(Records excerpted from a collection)
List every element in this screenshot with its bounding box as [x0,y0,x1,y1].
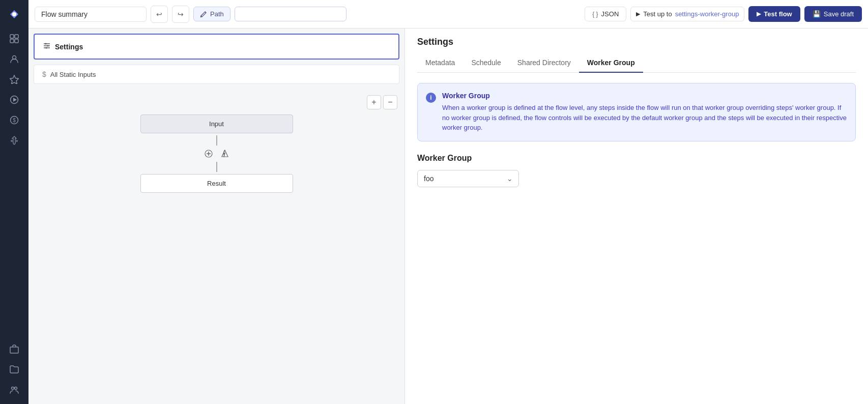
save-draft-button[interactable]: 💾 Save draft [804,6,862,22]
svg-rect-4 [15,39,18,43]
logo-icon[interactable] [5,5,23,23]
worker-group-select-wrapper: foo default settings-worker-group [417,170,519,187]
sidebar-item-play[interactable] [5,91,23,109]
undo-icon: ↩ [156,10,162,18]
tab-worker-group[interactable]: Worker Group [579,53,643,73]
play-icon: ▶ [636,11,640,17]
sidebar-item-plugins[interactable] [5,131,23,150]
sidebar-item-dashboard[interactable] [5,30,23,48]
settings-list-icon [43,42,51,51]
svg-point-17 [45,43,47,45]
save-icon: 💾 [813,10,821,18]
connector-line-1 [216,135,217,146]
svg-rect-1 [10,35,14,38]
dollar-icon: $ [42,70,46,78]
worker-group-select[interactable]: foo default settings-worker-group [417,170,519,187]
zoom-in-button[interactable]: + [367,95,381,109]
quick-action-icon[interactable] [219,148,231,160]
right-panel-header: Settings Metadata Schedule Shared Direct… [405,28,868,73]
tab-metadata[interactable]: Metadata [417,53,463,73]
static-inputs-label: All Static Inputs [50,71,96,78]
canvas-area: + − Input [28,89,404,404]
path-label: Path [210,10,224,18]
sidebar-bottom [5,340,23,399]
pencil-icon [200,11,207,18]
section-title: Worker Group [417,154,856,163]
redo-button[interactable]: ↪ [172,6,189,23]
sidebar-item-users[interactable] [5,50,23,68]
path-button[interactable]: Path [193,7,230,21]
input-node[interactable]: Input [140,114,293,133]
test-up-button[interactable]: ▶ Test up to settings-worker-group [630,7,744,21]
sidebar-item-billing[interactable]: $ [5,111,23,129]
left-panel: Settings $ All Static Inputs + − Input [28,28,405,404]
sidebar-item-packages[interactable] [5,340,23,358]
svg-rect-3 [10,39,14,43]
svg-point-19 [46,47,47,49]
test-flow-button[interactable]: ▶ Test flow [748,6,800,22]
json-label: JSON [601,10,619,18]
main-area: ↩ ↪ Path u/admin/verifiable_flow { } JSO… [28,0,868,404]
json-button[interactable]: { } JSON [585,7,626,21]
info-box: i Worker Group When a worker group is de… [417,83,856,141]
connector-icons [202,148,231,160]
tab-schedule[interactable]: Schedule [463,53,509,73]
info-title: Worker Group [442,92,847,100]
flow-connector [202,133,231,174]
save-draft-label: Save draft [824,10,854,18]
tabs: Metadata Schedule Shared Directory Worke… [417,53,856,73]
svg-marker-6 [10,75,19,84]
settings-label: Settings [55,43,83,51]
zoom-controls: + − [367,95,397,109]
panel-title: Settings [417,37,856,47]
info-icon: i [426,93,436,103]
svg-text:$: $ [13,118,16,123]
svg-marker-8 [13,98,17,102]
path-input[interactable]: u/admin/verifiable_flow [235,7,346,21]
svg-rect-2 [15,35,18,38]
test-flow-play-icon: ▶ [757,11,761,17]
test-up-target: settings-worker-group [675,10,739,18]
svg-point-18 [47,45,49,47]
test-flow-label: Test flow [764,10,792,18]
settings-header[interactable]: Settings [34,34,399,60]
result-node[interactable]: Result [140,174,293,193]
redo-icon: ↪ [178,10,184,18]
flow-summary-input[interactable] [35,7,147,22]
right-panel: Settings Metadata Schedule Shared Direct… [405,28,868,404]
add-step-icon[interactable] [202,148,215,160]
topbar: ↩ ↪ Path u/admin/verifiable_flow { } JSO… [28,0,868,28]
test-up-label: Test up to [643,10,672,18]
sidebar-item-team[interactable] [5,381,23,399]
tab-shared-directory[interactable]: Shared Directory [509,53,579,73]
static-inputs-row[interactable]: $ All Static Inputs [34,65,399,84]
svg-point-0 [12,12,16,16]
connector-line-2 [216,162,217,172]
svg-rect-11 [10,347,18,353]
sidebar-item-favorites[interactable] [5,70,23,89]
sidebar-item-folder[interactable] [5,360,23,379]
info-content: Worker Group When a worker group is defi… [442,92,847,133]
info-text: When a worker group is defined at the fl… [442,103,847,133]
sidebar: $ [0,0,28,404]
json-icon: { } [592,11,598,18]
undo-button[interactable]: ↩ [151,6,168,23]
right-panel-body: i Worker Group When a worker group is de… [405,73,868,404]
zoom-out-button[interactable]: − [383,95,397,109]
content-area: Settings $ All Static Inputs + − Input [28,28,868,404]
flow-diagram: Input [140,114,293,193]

:: WHAT NEEDS TO BE DONE ::
Wherever a line in the data above holds the word "admin", copy that line.

:: EXERCISE RESPONSE ::
main-area: ↩ ↪ Path u/admin/verifiable_flow { } JSO… [28,0,868,404]
path-input[interactable]: u/admin/verifiable_flow [235,7,346,21]
topbar: ↩ ↪ Path u/admin/verifiable_flow { } JSO… [28,0,868,28]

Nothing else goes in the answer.